![How China Became The World’s New Nuclear Energy Superstar](https://img.huffingtonpost.com/asset/67a29b721d000027003b56db.jpeg?ops=1200_630)
How China Became The World’s New Nuclear Energy Superstar
HuffPost
China is on a clear course to become the world’s first “electrostate" — and is likely to eclipse the U.S. in atomic power in the next decade.
This story is the second installment in a two-part series on nuclear power in Asia.
Maani-Ana Yikpotey saw the world changing.
In his three decades of life, the rain patterns shifted dramatically in his native village in northwestern Ghana. Drought parched the land. Millet, yams and beans withered on the vine. A bag of corn that once cost 900 cedis — a little under $60 at today’s exchange rate — shot up to 1,500 cedis.
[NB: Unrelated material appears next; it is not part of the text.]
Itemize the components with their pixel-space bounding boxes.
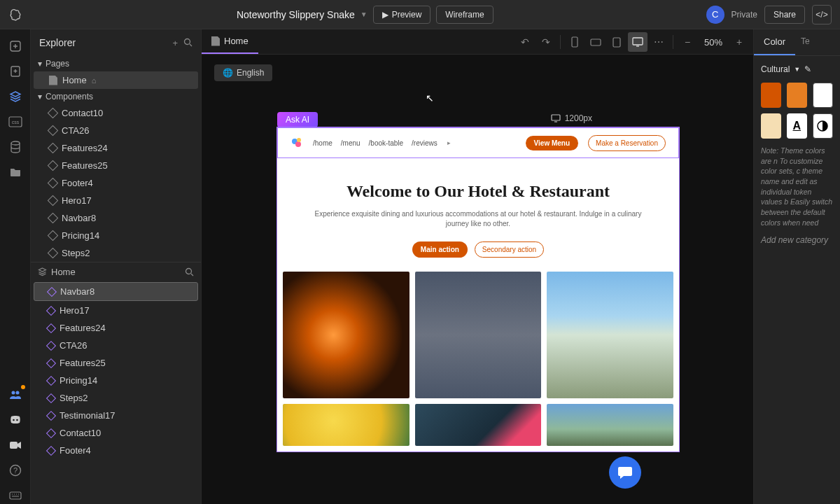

Mobile phones and the Internet might have offered Ghanians another way to make money. But sometimes, it was a challenge just to keep their devices charged. When the water ran dry, the hydropower dams that provided the region’s electricity supply faced shortfalls, making blackouts more common.
After high school, Yikpotey went to university 13 hours south in Ghana’s booming coastal capital, Accra, and ultimately graduated with a degree in applied physics. He realized that if his fast-growing West African homeland was going to modernize, he’d need to help bring it into the club of 31 countries that harvest the power of splitting uranium atoms to generate clean, reliable electricity.